Task objective:
Copy every record below exactly as it appears.

Collected data
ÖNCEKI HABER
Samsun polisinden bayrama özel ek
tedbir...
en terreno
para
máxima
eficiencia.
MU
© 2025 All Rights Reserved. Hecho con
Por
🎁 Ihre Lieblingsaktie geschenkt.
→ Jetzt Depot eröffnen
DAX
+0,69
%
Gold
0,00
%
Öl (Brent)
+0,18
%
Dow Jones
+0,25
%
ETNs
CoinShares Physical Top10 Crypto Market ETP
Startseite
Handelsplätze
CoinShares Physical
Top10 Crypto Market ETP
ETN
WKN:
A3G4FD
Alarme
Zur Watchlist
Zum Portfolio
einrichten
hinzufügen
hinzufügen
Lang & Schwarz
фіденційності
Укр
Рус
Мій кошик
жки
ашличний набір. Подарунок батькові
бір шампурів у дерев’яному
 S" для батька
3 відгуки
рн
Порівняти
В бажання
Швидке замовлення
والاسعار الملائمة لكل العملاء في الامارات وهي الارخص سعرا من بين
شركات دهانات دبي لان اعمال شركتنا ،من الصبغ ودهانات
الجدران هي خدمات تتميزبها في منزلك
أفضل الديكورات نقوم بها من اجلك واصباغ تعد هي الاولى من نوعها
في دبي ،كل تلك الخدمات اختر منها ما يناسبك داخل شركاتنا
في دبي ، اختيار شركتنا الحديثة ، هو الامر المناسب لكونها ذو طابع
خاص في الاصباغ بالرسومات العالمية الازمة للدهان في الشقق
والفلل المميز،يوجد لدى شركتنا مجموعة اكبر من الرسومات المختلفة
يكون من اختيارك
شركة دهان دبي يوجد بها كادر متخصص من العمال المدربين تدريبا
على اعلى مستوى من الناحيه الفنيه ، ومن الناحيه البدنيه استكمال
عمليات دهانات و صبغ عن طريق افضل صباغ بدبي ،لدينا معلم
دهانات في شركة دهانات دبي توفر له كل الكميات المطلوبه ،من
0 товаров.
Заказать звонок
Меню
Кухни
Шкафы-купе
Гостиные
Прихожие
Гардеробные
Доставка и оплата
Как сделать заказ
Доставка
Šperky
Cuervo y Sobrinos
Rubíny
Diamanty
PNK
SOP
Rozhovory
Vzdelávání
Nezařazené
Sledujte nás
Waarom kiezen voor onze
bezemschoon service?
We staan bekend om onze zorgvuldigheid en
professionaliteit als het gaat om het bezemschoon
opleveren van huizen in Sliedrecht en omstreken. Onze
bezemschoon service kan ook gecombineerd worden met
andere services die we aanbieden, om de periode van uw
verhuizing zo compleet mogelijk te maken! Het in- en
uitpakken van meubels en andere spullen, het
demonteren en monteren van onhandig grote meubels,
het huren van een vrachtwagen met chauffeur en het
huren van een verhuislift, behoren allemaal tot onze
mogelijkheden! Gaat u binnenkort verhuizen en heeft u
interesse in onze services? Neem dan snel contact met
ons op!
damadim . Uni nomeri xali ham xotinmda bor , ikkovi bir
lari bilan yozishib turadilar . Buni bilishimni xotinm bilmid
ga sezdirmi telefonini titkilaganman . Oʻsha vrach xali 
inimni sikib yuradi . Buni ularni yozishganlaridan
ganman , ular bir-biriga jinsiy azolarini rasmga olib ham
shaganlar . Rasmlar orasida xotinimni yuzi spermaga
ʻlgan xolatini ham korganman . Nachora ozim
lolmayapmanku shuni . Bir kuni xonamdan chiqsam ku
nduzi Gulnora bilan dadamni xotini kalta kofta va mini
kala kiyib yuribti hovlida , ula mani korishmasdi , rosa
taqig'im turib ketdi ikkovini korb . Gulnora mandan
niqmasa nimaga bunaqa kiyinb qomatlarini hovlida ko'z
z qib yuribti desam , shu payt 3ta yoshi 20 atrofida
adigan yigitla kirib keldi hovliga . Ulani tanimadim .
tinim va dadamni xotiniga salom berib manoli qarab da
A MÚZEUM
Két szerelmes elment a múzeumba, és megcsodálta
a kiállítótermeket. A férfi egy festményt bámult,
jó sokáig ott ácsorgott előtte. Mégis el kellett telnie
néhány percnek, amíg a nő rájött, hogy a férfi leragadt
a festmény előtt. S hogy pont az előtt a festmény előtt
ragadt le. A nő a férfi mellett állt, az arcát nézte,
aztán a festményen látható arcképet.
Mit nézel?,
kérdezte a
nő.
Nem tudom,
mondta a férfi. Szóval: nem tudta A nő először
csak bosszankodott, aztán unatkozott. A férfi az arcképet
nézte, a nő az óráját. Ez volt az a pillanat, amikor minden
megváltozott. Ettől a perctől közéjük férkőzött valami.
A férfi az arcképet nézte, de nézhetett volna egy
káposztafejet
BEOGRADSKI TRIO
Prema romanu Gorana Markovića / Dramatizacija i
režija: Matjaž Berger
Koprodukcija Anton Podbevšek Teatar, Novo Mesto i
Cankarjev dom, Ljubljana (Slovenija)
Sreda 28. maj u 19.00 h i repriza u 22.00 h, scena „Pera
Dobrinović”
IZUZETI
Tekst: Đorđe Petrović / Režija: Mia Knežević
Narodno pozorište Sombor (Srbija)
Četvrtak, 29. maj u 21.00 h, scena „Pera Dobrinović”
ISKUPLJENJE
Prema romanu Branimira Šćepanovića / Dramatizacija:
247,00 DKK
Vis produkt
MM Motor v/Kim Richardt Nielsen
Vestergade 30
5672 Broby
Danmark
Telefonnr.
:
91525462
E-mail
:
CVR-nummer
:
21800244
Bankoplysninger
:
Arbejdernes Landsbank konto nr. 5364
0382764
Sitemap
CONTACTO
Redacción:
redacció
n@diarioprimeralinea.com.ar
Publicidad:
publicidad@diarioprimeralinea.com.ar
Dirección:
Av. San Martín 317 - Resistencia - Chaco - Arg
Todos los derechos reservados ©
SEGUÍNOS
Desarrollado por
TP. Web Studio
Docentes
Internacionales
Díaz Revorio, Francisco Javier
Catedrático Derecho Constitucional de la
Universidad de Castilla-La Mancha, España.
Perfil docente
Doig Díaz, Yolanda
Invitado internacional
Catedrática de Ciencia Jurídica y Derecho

Result of this task:
ÖNCEKI HABER
Samsun polisinden bayrama özel ek
tedbir...
en terreno
para
máxima
eficiencia.
MU
© 2025 All Rights Reserved. Hecho con
Por
🎁 Ihre Lieblingsaktie geschenkt.
→ Jetzt Depot eröffnen
DAX
+0,69
%
Gold
0,00
%
Öl (Brent)
+0,18
%
Dow Jones
+0,25
%
ETNs
CoinShares Physical Top10 Crypto Market ETP
Startseite
Handelsplätze
CoinShares Physical
Top10 Crypto Market ETP
ETN
WKN:
A3G4FD
Alarme
Zur Watchlist
Zum Portfolio
einrichten
hinzufügen
hinzufügen
Lang & Schwarz
фіденційності
Укр
Рус
Мій кошик
жки
ашличний набір. Подарунок батькові
бір шампурів у дерев’яному
 S" для батька
3 відгуки
рн
Порівняти
В бажання
Швидке замовлення
والاسعار الملائمة لكل العملاء في الامارات وهي الارخص سعرا من بين
شركات دهانات دبي لان اعمال شركتنا ،من الصبغ ودهانات
الجدران هي خدمات تتميزبها في منزلك
أفضل الديكورات نقوم بها من اجلك واصباغ تعد هي الاولى من نوعها
في دبي ،كل تلك الخدمات اختر منها ما يناسبك داخل شركاتنا
في دبي ، اختيار شركتنا الحديثة ، هو الامر المناسب لكونها ذو طابع
خاص في الاصباغ بالرسومات العالمية الازمة للدهان في الشقق
والفلل المميز،يوجد لدى شركتنا مجموعة اكبر من الرسومات المختلفة
يكون من اختيارك
شركة دهان دبي يوجد بها كادر متخصص من العمال المدربين تدريبا
على اعلى مستوى من الناحيه الفنيه ، ومن الناحيه البدنيه استكمال
عمليات دهانات و صبغ عن طريق افضل صباغ بدبي ،لدينا معلم
دهانات في شركة دهانات دبي توفر له كل الكميات المطلوبه ،من
0 товаров.
Заказать звонок
Меню
Кухни
Шкафы-купе
Гостиные
Прихожие
Гардеробные
Доставка и оплата
Как сделать заказ
Доставка
Šperky
Cuervo y Sobrinos
Rubíny
Diamanty
PNK
SOP
Rozhovory
Vzdelávání
Nezařazené
Sledujte nás
Waarom kiezen voor onze
bezemschoon service?
We staan bekend om onze zorgvuldigheid en
professionaliteit als het gaat om het bezemschoon
opleveren van huizen in Sliedrecht en omstreken. Onze
bezemschoon service kan ook gecombineerd worden met
andere services die we aanbieden, om de periode van uw
verhuizing zo compleet mogelijk te maken! Het in- en
uitpakken van meubels en andere spullen, het
demonteren en monteren van onhandig grote meubels,
het huren van een vrachtwagen met chauffeur en het
huren van een verhuislift, behoren allemaal tot onze
mogelijkheden! Gaat u binnenkort verhuizen en heeft u
interesse in onze services? Neem dan snel contact met
ons op!
damadim . Uni nomeri xali ham xotinmda bor , ikkovi bir
lari bilan yozishib turadilar . Buni bilishimni xotinm bilmid
ga sezdirmi telefonini titkilaganman . Oʻsha vrach xali 
inimni sikib yuradi . Buni ularni yozishganlaridan
ganman , ular bir-biriga jinsiy azolarini rasmga olib ham
shaganlar . Rasmlar orasida xotinimni yuzi spermaga
ʻlgan xolatini ham korganman . Nachora ozim
lolmayapmanku shuni . Bir kuni xonamdan chiqsam ku
nduzi Gulnora bilan dadamni xotini kalta kofta va mini
kala kiyib yuribti hovlida , ula mani korishmasdi , rosa
taqig'im turib ketdi ikkovini korb . Gulnora mandan
niqmasa nimaga bunaqa kiyinb qomatlarini hovlida ko'z
z qib yuribti desam , shu payt 3ta yoshi 20 atrofida
adigan yigitla kirib keldi hovliga . Ulani tanimadim .
tinim va dadamni xotiniga salom berib manoli qarab da
A MÚZEUM
Két szerelmes elment a múzeumba, és megcsodálta
a kiállítótermeket. A férfi egy festményt bámult,
jó sokáig ott ácsorgott előtte. Mégis el kellett telnie
néhány percnek, amíg a nő rájött, hogy a férfi leragadt
a festmény előtt. S hogy pont az előtt a festmény előtt
ragadt le. A nő a férfi mellett állt, az arcát nézte,
aztán a festményen látható arcképet.
Mit nézel?,
kérdezte a
nő.
Nem tudom,
mondta a férfi. Szóval: nem tudta A nő először
csak bosszankodott, aztán unatkozott. A férfi az arcképet
nézte, a nő az óráját. Ez volt az a pillanat, amikor minden
megváltozott. Ettől a perctől közéjük férkőzött valami.
A férfi az arcképet nézte, de nézhetett volna egy
káposztafejet
BEOGRADSKI TRIO
Prema romanu Gorana Markovića / Dramatizacija i
režija: Matjaž Berger
Koprodukcija Anton Podbevšek Teatar, Novo Mesto i
Cankarjev dom, Ljubljana (Slovenija)
Sreda 28. maj u 19.00 h i repriza u 22.00 h, scena „Pera
Dobrinović”
IZUZETI
Tekst: Đorđe Petrović / Režija: Mia Knežević
Narodno pozorište Sombor (Srbija)
Četvrtak, 29. maj u 21.00 h, scena „Pera Dobrinović”
ISKUPLJENJE
Prema romanu Branimira Šćepanovića / Dramatizacija:
247,00 DKK
Vis produkt
MM Motor v/Kim Richardt Nielsen
Vestergade 30
5672 Broby
Danmark
Telefonnr.
:
91525462
E-mail
:
CVR-nummer
:
21800244
Bankoplysninger
:
Arbejdernes Landsbank konto nr. 5364
0382764
Sitemap
CONTACTO
Redacción:
redacció
n@diarioprimeralinea.com.ar
Publicidad:
publicidad@diarioprimeralinea.com.ar
Dirección:
Av. San Martín 317 - Resistencia - Chaco - Arg
Todos los derechos reservados ©
SEGUÍNOS
Desarrollado por
TP. Web Studio
Docentes
Internacionales
Díaz Revorio, Francisco Javier
Catedrático Derecho Constitucional de la
Universidad de Castilla-La Mancha, España.
Perfil docente
Doig Díaz, Yolanda
Invitado internacional
Catedrática de Ciencia Jurídica y Derecho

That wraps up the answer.